Now that we know the daily size of our stock, we can take this amount as an average expected during the day. If you manage to catch a trend, you may stay in your trade for a move of at least $0.31 per share, or until the market closes.
Let’s now measure the size of a few daily ranges and compare their size from the result of the average daily size formula:
This is the daily chart of Kraft Foods. The image shows a 52-week range between February, 2014 and February, 2015. The high of the range is $67.70 per share and the low of the range is $50.51.
Let’s now calculate the average weekly size with the help of our formula:
Average Weekly Size = (A-B)/252
A (high) = 67.70
B (low) = 50.51
Now let’s apply these parameters to the formula:
Average Weekly Size = (67.70 – 50.51)/52
Average Weekly Size = $0.33
Once you have identified the 52-week range, you can begin hunting for breakouts at this level.
The easiest way to spot a breakout in the 52-week range is by monitoring the size of the range (A-B) as discussed above.
A simple method to trade is to look for stocks that are approaching huge psychological levels. For example, levels such as $10, $25, $50 or $100.
These levels are critical as some asset managers have minimum price requirements before they can add to their portfolio. This is often the case once a stock clears $10.
My personal favorite is $100. This is a classic number which when broken will often lead to a nice rally.
The key thing about trading breakouts on any timeframe is to keep your hand close on the trigger in the event things fall apart.
Remember, just as quickly as these stocks shoot higher, they can reverse on you in a heartbeat.
Above is the daily chart of CBS on the NYSE from August 18, 2014 through August 18, 2015. This period is also our 52-week range indicator.
The price action begins to hover around the low for approximately two weeks. Then the break happens and CBS slams lower in an impulsive pattern.
Notice that when trading 52-Week Range breakouts, the size of the range changes in every next period after the breakout. In our case, the low point of the range changes with every next period, which is lower than its ancestor.
When trying to determine the target for the breakout, you can assume the size of the range. If the range is extremely large, you can then target half of the range or a third for when to exit your position.
This technique includes the usage of a middle line in the 52-Week Range. When you define the size of the range, you should simply add a line, which goes right through the middle. You can use the following formula to get the middle line:
(High + Low)/2
Next you need to scan for breakouts or stocks that find support at this middle line.

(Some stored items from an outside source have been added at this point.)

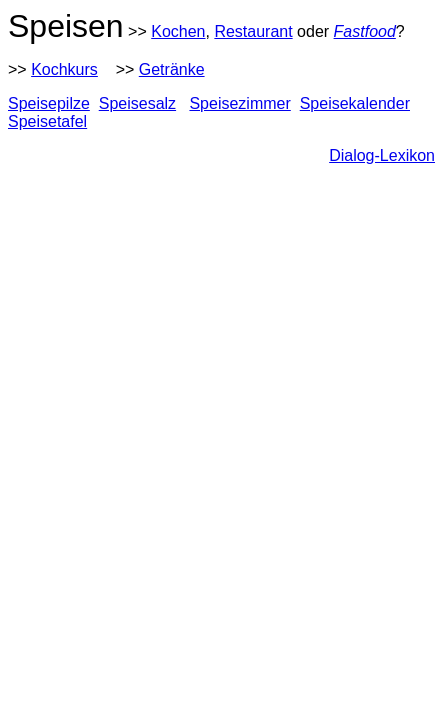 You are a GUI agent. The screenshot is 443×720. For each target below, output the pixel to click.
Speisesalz (137, 103)
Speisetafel (47, 121)
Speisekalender (355, 103)
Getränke (172, 69)
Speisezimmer (239, 103)
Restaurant (253, 31)
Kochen (178, 31)
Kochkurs (64, 69) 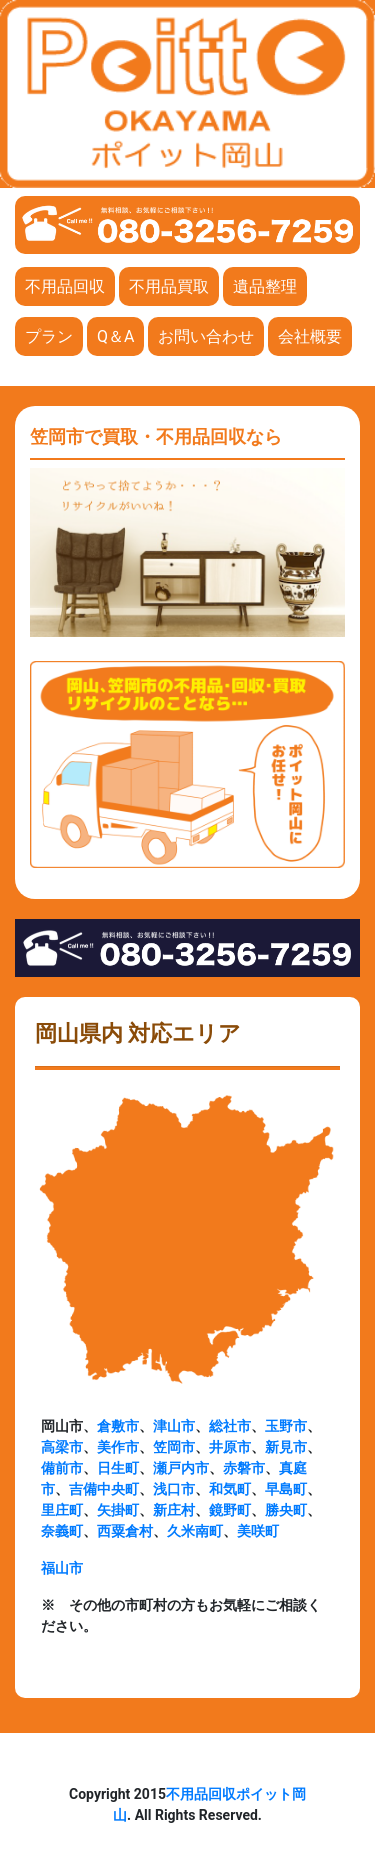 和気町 (230, 1489)
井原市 (230, 1447)
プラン (49, 336)
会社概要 (310, 336)
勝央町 (286, 1510)
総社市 (230, 1426)
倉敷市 (118, 1426)
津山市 (174, 1426)
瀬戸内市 (181, 1468)
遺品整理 (265, 286)
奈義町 (62, 1531)
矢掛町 (118, 1510)
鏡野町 (230, 1510)
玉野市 (286, 1426)
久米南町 (195, 1531)
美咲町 (258, 1531)
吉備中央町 (104, 1489)
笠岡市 (174, 1447)
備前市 (62, 1468)
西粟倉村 (125, 1531)
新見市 (286, 1447)
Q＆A (115, 336)
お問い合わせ (206, 336)
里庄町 (62, 1510)
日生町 (118, 1468)
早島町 (286, 1489)
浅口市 (174, 1489)
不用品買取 (169, 286)
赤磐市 (244, 1468)
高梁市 (62, 1447)
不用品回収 (65, 286)
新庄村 (174, 1510)
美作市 (118, 1447)
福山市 (62, 1568)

Above you see the daily chart of the Toronto Dominion Bank from February, 2014 through July, 2015. The image illustrates three 52-week time frames, which share the same high and low point (black circles). Each of the three 52-week ranges is marked with different colors – red, yellow and black. The 52-week high is located at $53.45 per share. The 52-week low stays at $39.57. To calculate the middle line you simply subtract the low from the high and divide by 2 (High – Low)/2.
(53.45 + 39.57)/2 = 46.51
For this reason, the middle line (blue) is located at $46.51 per share.
The first middle line signal comes when the price creates a real breakout through the blue level.

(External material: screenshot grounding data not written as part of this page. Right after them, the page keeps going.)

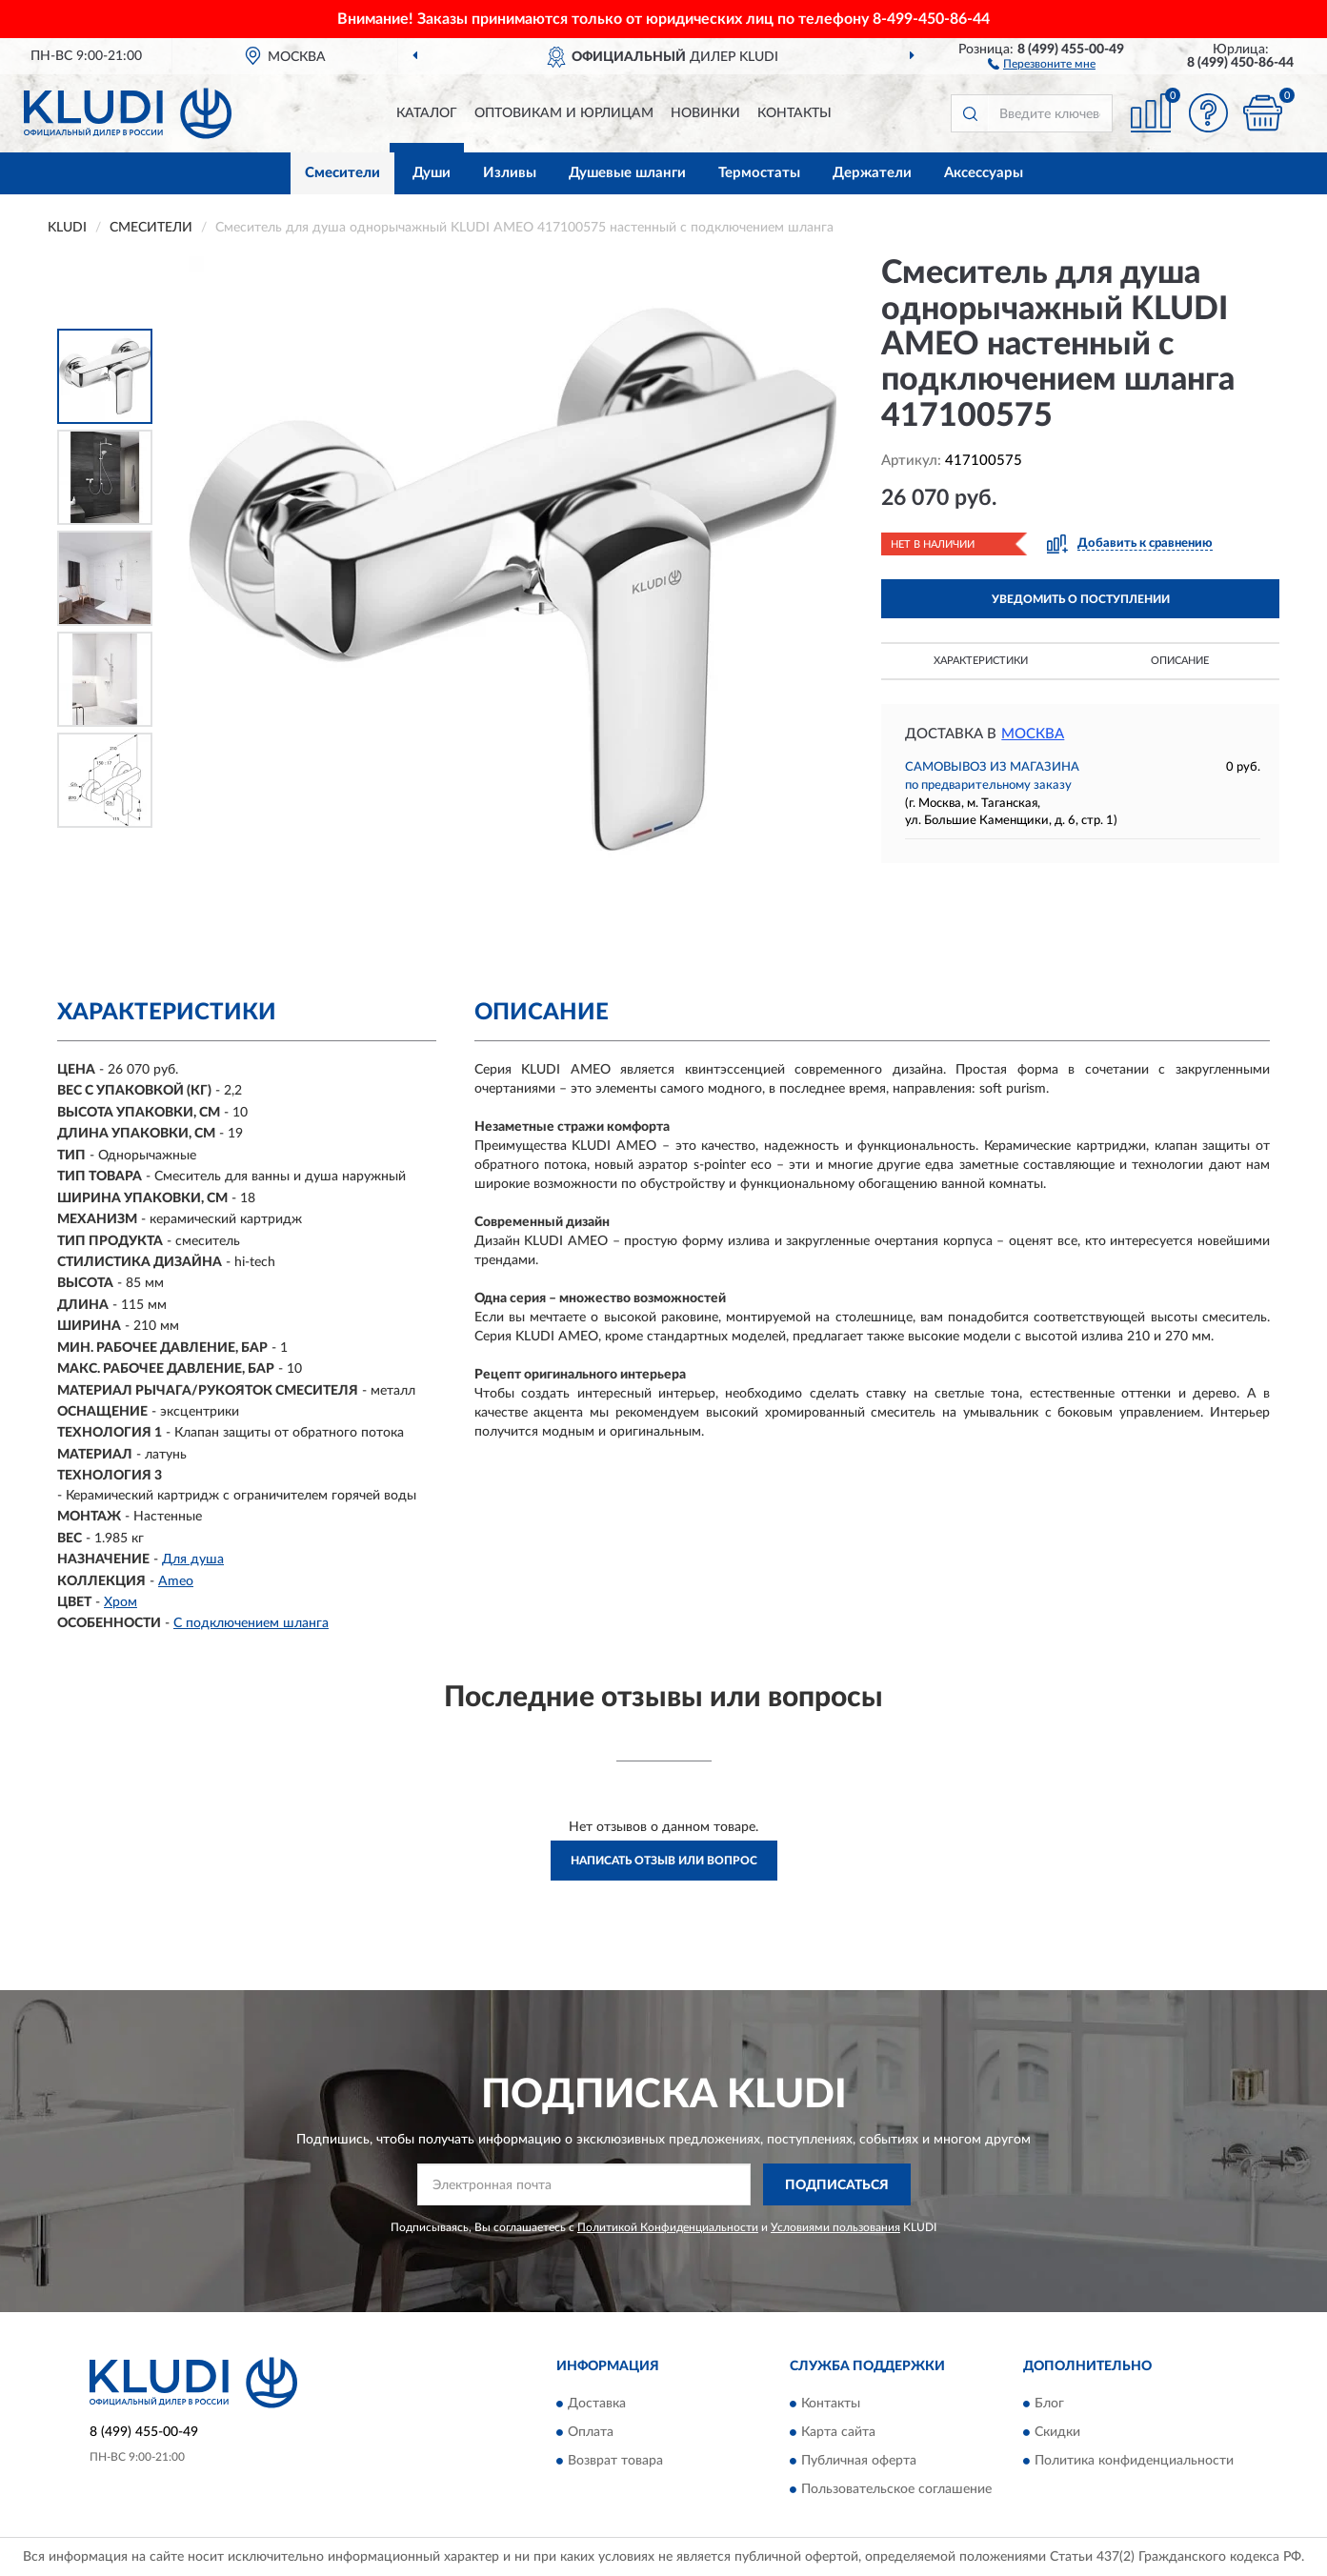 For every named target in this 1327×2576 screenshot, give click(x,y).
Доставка (597, 2403)
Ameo (175, 1581)
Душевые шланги (627, 173)
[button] (1042, 63)
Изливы (509, 173)
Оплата (590, 2432)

The breakout is bearish. Therefore, the signal is in a bearish direction.
As you see the price enters a sharp downtrend after breaking the middle line of the 52-Week Range indicator. Two months after the breakout through the middle line, the price reaches the lower level of the yearly range.

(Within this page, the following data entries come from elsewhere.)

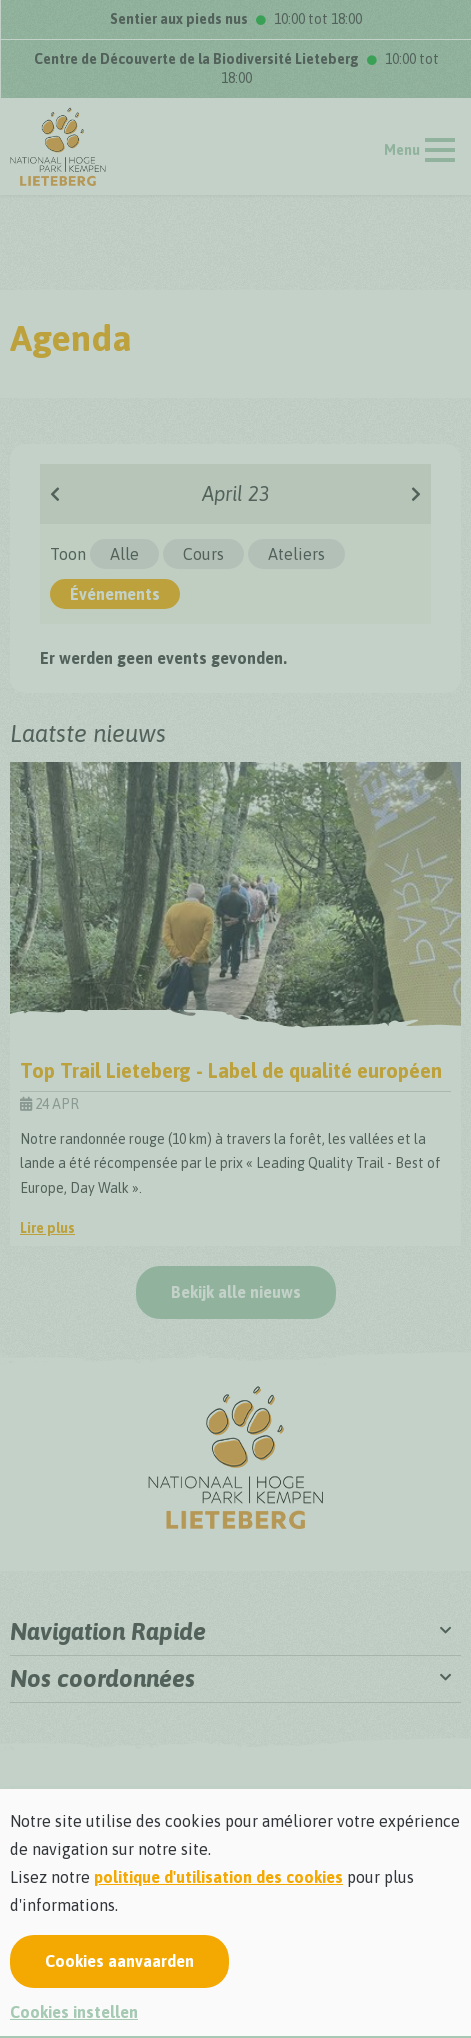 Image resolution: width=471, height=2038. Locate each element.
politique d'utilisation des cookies (218, 1877)
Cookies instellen (74, 2012)
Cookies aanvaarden (119, 1961)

TD’s price then returns to the middle line at $46.51.
As you see, the blue level is tested as a resistance.
However, the price action does not succeed in breaking the middle line. As you see, the TD security gets sustained by the middle line and the price bounces in a bearish direction. This creates a signal on the chart that the price might return to the low level of the range again.
The price then enters a bearish trend. It takes the TD security a couple of months to reach the lower level of the 52-week range on the chart. When the price reaches the $39.57 level, then the target of the trade is completed.